- [What is needed] Sift the material for lines containing "alto", and return them.

- [Records shown]
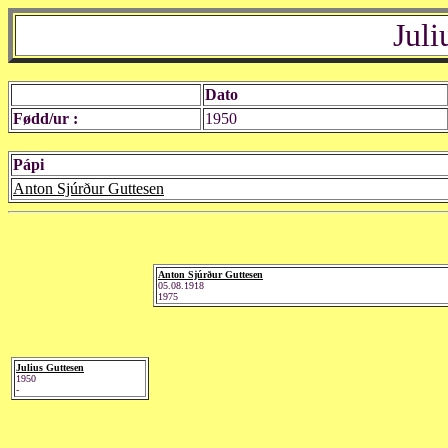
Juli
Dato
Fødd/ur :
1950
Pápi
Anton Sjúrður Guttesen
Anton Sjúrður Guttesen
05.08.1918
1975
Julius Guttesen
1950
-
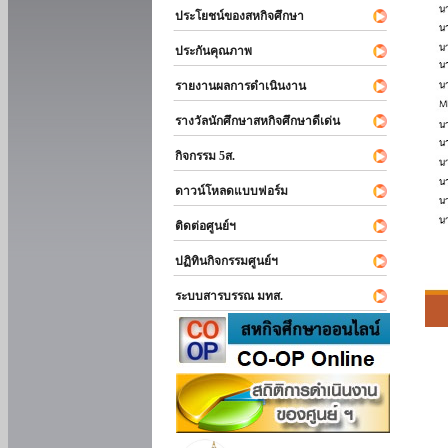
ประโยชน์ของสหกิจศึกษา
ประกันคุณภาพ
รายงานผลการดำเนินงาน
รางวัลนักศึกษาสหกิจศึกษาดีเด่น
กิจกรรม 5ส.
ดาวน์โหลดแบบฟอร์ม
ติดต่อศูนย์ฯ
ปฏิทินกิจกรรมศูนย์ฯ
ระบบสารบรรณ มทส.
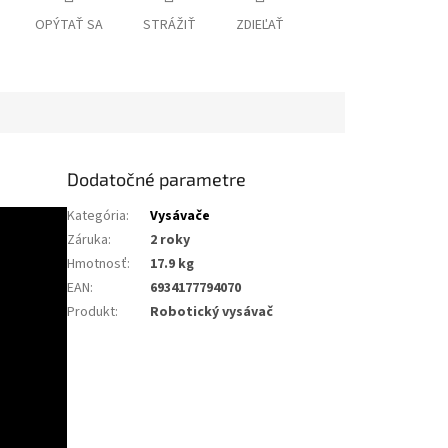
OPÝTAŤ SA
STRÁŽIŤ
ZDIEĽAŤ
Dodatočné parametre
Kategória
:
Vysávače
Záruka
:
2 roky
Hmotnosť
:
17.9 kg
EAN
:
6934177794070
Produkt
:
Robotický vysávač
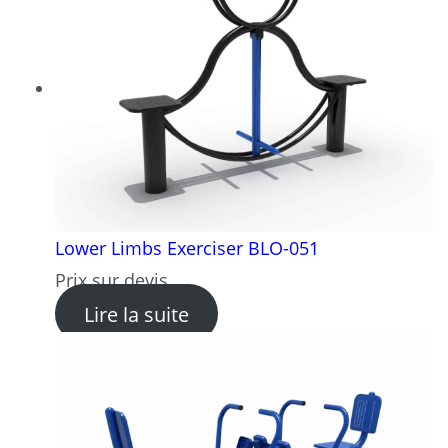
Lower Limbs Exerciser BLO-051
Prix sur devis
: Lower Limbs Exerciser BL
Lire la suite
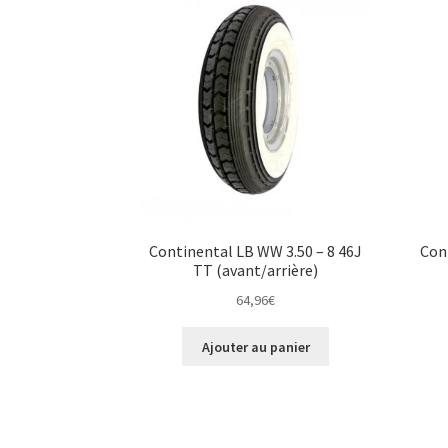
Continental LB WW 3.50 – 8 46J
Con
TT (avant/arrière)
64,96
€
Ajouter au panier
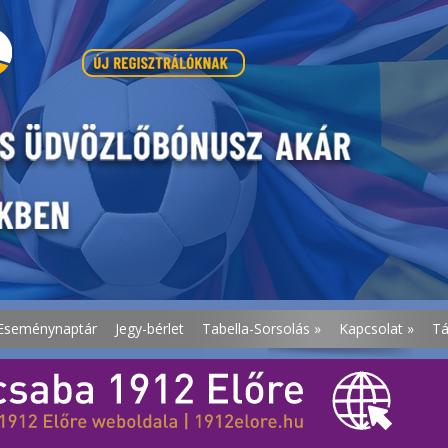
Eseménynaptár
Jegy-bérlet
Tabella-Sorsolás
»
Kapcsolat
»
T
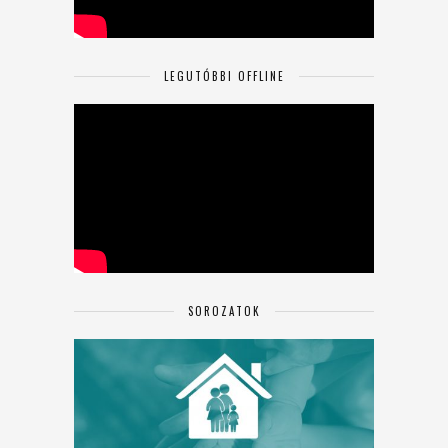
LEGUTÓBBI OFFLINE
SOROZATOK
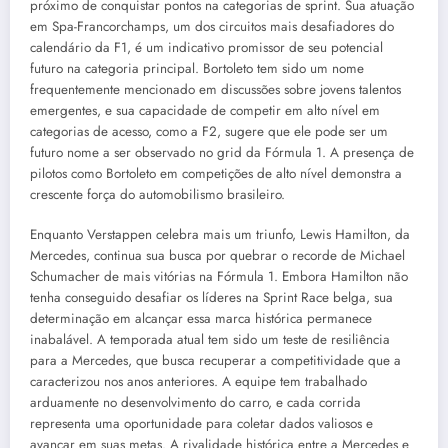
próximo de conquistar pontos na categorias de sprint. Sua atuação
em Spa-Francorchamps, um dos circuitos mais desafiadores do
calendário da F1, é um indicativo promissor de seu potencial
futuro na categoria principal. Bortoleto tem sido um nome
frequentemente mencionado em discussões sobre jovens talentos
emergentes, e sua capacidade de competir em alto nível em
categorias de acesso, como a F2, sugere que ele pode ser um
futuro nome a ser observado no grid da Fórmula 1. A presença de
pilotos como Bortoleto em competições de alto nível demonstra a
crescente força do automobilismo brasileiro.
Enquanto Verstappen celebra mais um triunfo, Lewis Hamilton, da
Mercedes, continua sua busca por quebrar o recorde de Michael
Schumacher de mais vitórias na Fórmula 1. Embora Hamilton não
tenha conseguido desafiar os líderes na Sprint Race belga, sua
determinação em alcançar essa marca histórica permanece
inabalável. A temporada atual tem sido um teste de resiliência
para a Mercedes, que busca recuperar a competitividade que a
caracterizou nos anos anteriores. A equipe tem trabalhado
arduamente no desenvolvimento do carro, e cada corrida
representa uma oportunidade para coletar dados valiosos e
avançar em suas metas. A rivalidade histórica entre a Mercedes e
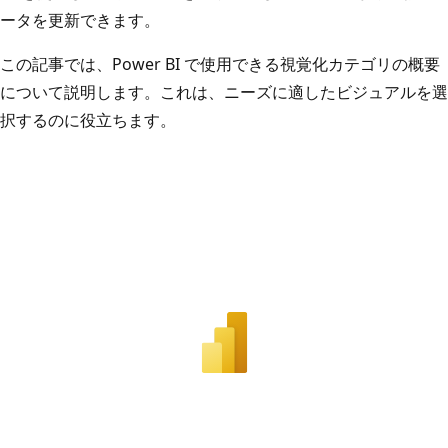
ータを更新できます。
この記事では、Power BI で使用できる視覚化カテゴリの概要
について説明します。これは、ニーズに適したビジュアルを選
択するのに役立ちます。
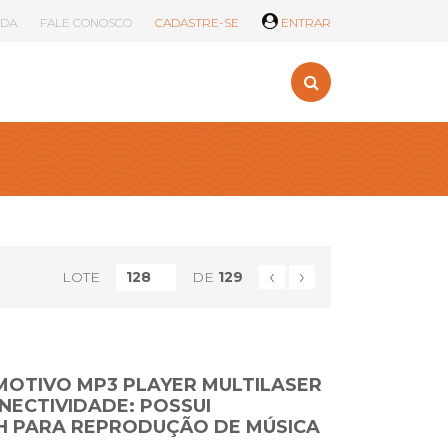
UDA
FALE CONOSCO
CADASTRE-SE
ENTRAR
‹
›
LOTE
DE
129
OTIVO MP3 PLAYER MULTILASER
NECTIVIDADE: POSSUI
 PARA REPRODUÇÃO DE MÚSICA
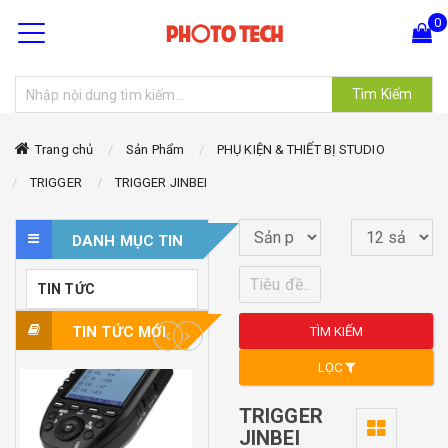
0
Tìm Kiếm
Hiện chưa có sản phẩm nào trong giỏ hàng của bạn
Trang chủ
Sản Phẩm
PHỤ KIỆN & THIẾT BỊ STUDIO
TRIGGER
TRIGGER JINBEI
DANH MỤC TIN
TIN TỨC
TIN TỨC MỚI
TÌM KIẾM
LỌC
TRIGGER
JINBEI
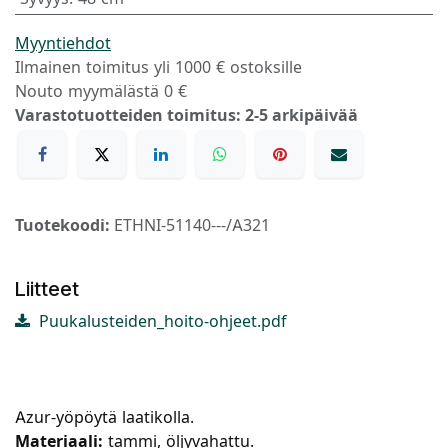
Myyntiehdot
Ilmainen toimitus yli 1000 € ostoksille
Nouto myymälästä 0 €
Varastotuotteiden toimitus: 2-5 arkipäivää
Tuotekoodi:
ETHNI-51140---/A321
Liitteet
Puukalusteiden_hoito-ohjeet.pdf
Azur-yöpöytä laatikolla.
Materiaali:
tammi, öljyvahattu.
--
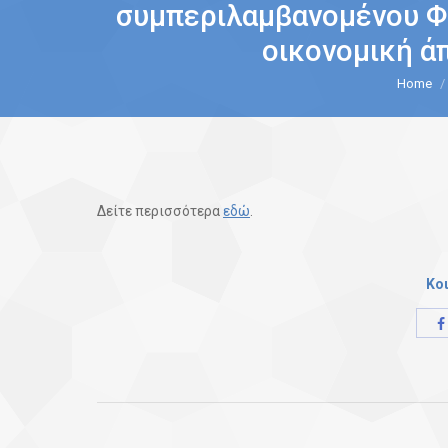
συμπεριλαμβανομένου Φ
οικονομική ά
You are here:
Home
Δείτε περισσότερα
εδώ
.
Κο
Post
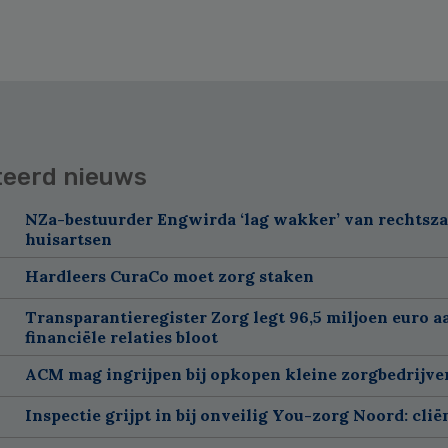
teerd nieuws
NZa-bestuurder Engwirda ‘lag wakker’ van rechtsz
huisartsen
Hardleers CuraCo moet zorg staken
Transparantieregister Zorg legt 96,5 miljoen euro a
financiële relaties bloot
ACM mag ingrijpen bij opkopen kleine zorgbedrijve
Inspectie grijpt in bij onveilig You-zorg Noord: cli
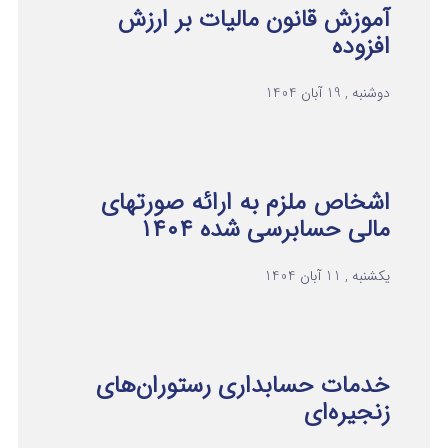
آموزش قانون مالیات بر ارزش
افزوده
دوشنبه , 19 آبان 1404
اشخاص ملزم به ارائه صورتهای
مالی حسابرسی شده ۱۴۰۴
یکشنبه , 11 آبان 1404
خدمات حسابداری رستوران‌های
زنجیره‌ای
* * *
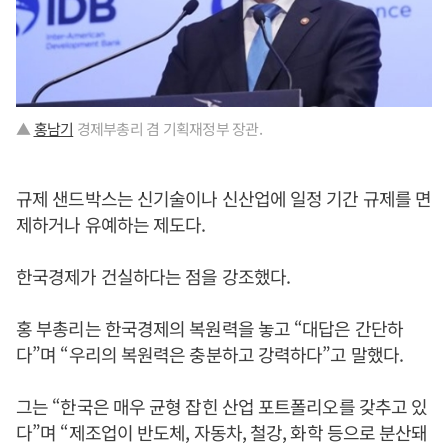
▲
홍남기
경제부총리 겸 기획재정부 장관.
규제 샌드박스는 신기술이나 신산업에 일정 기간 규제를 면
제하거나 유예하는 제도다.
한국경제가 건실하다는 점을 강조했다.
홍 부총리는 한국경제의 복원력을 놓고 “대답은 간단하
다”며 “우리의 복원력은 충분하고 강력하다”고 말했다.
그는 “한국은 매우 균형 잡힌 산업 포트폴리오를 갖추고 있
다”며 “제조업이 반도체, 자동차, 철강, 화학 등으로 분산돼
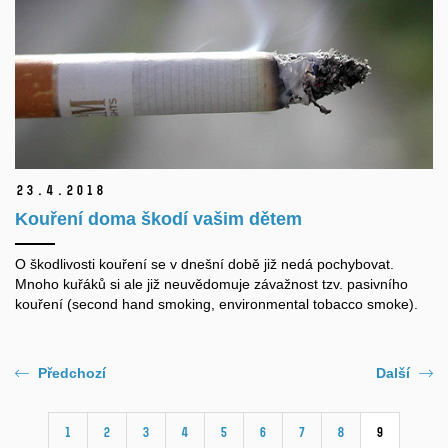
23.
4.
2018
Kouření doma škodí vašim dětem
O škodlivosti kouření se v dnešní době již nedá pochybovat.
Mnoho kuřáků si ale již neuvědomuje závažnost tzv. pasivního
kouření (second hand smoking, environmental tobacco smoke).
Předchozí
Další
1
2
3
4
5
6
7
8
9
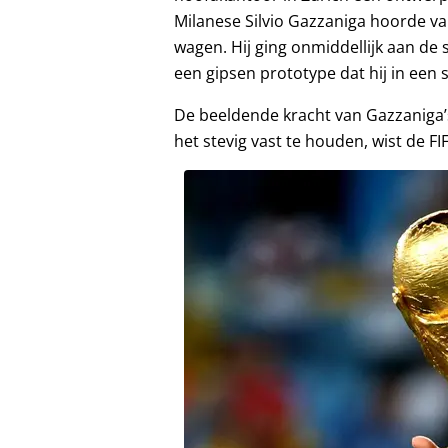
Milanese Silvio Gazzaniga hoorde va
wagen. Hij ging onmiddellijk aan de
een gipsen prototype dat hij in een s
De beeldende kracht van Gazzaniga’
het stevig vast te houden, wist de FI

- [Answer space]
emergentes, e sua capacidade de competir em alto nível em
pilotos como Bortoleto em competições de alto nível demonstra a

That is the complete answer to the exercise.